RECORDS SUPPLIED:
####################

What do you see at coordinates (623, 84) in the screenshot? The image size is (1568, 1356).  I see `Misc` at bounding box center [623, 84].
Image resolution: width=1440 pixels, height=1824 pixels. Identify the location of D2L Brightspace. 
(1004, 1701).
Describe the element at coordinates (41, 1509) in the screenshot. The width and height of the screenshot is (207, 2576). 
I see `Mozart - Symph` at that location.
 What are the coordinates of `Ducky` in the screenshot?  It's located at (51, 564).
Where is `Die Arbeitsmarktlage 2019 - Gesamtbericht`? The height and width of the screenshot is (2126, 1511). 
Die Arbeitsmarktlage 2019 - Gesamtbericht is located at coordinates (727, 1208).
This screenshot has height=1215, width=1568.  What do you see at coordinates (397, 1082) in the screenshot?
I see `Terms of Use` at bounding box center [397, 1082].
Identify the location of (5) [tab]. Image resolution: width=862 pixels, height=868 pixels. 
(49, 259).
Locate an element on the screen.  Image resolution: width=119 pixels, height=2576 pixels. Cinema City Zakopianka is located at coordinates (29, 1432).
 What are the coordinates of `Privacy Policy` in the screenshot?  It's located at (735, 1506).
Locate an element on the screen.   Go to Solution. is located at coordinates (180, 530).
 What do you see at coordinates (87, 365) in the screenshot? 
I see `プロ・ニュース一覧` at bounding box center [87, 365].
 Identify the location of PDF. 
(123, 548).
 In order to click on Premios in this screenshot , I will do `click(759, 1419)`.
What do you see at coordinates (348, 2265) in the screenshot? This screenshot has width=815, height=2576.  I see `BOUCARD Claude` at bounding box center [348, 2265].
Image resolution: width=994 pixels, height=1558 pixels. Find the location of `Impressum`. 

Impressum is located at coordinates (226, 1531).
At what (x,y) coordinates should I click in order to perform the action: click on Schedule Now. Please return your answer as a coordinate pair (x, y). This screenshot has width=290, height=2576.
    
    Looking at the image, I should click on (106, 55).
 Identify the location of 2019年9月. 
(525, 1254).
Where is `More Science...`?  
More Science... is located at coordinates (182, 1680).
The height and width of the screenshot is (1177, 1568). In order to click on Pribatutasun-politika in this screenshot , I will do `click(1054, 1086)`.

####################

WORK TO COMPLETE:
A single figure, the number of lines above with the word "will", is the whole answer.

WRITTEN SOLUTION:
2